Winds propel one boat to a record in the Regata Del Sol al Sol from St. Petersburg to Mexico, then calm down.


© St. Petersburg Times, published May 3, 2001

Winds propel one boat to a record in the Regata Del Sol al Sol from St. Petersburg to Mexico, then calm down.

It was a feast or famine of wind for the 20-boat fleet of racers that set sail across the Gulf of Mexico on April 27 in the 33rd annual Regata Del Sol al Sol from St. Petersburg to Isla Mujeres, Mexico.

Strong winds early propelled one boat to a course record while the slower boats struggled to finish in the light winds that followed.

Stephen Murray's New Orleans-based ultralight 70-footer Decision finished the 500-mile race before dawn Monday off the Yucatan Peninsula, covering the course in 45 hours, 15 minutes, 38 seconds. Despite breaking the record by about 12 hours, Decision slipped to third overall in the spinnaker division after corrected time rating handicaps were applied.
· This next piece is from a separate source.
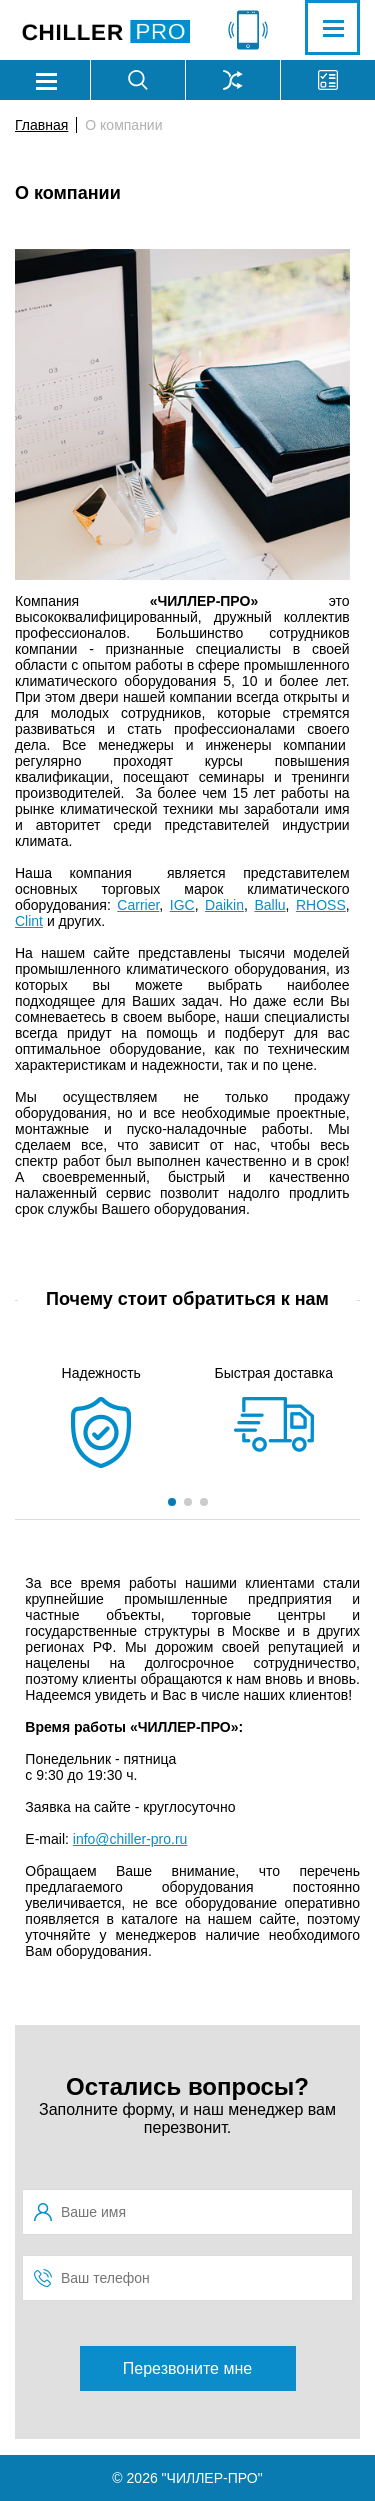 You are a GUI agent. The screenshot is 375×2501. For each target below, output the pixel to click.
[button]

Another northern gulf boat, John Hawkins' 62-foot Slidell, La.-based ketch Apparition, took top honors, finishing in just under 52 hours. Thomas Stokes' much smaller Free Spirit finished second overall on corrected time in a 36-foot Pearson.

John Maxon's 36-foot Sara E from Madeira Beach took non-spinnaker honors after almost 84 hours at sea while posting the fourth-best overall corrected time. Finishing second in non-spinnaker was Bill Tait's 40-foot Sinisterre, which finished early Tuesday.

"We covered 165 miles each of the first two days, then were becalmed for nearly 12 hours," Tait said. "And it took three hours for the final two miles, rather frustrating."

During the first half the weather conditions provided a feast of strong easterly winds. Said Madden Randle of the first-to-finish Decision: "It was three or four hours of light stuff leaving the bay before the wind built. By the second day we had wind into the high 30s and we did quite a few sail changes. At one point for several hours we were carrying a pretty steady 20 knots of boat speed and tapped out at 26 knots and change."

Taking honors in the true cruising division was Maciej Rosochowicz's 46-foot Spray design Maciejka from St. Petersburg, followed by George Alexiou's Clearwater-based Anthie. Both boats finished Tuesday afternoon after more than 98 hours at sea.

Emerald Lady, Valhalla and Rejoyce abandoned the race because of the light winds and motored into Isla Mujeres. Peter Barton's Ooh La La of Treasure Island had equipment failure early in the race and returned to Tampa Bay. The stormy conditions also forced the U.S. Coast Guard cutter Marlin to abandon its escort duties and remain in Florida.